Top of EXERCISE INPUT
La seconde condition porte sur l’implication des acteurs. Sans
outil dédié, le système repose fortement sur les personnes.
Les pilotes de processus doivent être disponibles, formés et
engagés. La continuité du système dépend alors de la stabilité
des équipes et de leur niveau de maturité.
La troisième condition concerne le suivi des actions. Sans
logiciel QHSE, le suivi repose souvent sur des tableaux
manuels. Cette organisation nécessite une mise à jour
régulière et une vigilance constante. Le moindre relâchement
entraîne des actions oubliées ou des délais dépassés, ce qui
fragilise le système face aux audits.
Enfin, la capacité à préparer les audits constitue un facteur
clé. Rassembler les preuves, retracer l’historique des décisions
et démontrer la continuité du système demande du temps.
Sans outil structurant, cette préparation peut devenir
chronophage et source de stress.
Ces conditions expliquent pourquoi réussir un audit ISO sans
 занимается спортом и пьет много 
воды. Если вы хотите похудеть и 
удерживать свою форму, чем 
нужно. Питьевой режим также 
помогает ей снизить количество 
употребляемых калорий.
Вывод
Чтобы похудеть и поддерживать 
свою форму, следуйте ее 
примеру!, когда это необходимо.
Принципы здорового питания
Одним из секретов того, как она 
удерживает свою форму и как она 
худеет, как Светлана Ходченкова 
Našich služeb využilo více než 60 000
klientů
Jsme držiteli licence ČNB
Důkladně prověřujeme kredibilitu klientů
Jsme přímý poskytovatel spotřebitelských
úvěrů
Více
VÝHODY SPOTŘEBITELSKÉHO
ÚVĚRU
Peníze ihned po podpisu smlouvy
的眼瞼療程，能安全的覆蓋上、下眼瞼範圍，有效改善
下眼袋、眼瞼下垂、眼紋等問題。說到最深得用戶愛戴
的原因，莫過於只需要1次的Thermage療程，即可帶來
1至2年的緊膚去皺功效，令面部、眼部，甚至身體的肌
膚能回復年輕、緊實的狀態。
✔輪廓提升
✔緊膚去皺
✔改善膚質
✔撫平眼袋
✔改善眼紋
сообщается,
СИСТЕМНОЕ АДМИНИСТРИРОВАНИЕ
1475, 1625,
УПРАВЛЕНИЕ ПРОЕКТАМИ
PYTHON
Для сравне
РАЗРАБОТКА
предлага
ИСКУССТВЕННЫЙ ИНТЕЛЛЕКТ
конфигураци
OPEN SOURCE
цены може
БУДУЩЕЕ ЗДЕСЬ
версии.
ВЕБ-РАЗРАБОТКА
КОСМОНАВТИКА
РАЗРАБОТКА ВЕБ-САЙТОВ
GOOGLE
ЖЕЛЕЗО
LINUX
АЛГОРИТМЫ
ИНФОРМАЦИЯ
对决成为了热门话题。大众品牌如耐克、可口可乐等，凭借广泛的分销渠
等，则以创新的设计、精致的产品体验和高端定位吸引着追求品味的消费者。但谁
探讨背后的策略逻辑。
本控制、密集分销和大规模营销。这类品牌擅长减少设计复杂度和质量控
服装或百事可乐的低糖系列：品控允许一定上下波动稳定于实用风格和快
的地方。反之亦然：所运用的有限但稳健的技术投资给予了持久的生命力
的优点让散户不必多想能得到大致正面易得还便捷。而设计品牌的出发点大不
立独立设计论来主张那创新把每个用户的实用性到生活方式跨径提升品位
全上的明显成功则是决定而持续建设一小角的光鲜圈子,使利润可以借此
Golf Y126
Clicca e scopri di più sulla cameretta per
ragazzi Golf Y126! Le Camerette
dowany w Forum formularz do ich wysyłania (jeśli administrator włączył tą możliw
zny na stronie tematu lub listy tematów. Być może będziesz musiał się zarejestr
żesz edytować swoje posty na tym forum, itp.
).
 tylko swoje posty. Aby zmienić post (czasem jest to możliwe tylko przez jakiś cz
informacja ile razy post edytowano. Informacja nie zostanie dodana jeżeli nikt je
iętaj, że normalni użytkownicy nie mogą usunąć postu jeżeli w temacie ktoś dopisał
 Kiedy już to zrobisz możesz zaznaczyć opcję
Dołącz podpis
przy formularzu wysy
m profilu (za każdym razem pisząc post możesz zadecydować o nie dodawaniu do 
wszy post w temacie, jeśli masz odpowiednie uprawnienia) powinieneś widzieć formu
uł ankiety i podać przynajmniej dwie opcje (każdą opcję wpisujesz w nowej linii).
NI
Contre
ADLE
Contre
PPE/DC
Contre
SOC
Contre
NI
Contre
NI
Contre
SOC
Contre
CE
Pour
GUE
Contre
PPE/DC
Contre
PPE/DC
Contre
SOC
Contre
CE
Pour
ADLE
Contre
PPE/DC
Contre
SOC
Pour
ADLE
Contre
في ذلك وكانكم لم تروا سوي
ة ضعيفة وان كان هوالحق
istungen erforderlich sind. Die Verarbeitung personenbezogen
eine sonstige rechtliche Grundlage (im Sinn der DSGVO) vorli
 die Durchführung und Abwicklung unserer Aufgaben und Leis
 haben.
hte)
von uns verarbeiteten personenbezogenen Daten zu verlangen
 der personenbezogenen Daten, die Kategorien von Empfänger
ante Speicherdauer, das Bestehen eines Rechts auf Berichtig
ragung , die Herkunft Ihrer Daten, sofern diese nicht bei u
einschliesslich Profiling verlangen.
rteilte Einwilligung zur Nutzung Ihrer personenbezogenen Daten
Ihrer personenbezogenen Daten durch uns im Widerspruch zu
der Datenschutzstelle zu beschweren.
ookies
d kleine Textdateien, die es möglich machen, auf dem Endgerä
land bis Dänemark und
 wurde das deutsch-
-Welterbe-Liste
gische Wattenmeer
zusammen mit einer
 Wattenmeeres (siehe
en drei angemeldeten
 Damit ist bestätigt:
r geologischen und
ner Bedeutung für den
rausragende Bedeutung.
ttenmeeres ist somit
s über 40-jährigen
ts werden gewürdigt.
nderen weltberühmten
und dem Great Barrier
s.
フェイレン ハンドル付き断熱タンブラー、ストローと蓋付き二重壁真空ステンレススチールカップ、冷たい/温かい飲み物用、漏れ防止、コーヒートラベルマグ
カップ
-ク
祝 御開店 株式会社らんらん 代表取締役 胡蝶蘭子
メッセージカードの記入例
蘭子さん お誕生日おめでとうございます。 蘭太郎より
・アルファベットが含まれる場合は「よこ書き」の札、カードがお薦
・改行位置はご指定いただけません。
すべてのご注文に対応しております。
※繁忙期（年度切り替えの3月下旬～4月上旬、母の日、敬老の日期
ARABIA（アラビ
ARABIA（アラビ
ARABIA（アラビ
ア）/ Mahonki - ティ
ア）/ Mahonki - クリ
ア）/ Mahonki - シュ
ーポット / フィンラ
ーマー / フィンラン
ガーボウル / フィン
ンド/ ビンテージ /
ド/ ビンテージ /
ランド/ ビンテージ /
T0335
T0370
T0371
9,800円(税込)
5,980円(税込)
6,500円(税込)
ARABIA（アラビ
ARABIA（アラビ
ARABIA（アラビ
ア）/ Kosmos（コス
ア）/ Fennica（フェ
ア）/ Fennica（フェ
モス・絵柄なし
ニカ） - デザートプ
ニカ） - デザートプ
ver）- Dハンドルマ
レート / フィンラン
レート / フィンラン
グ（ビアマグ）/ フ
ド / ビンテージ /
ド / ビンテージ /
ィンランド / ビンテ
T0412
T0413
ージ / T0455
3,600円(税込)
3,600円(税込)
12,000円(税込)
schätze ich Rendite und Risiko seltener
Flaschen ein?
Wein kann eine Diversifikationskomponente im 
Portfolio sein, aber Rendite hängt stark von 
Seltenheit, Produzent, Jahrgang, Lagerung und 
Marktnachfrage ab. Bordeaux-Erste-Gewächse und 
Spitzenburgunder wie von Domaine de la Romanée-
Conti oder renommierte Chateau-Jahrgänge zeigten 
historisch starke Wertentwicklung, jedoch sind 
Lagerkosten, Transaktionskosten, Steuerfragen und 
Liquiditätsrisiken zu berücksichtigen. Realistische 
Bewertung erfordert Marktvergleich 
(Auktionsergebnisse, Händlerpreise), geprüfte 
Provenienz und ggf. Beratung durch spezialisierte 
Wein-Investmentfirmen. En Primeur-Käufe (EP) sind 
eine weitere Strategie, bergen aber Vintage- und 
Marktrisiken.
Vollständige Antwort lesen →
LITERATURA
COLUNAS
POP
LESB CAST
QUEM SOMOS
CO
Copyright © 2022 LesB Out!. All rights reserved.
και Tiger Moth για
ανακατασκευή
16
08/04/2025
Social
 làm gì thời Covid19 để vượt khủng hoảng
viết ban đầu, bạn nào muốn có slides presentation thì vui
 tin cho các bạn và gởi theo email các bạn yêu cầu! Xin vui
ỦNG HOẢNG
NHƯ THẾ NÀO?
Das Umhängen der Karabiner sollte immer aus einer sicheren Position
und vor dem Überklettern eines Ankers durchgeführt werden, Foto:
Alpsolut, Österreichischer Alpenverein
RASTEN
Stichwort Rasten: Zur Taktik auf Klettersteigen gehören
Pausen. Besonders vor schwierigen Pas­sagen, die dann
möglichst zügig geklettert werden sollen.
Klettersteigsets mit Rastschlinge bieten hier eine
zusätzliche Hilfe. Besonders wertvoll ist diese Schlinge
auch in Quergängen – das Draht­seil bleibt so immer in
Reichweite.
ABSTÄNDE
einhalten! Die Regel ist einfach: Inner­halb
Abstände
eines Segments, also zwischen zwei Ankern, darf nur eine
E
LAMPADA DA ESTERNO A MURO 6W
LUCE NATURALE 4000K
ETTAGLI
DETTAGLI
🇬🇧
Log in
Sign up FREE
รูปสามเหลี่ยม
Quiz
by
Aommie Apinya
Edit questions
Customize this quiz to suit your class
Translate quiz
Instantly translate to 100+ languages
Bottom of EXERCISE INPUT
TRY IT: Read through the data above. Report each line that has the word "sind".

EXERCISE SOLUTION:
istungen erforderlich sind. Die Verarbeitung personenbezogen
historisch starke Wertentwicklung, jedoch sind 
Wein-Investmentfirmen. En Primeur-Käufe (EP) sind 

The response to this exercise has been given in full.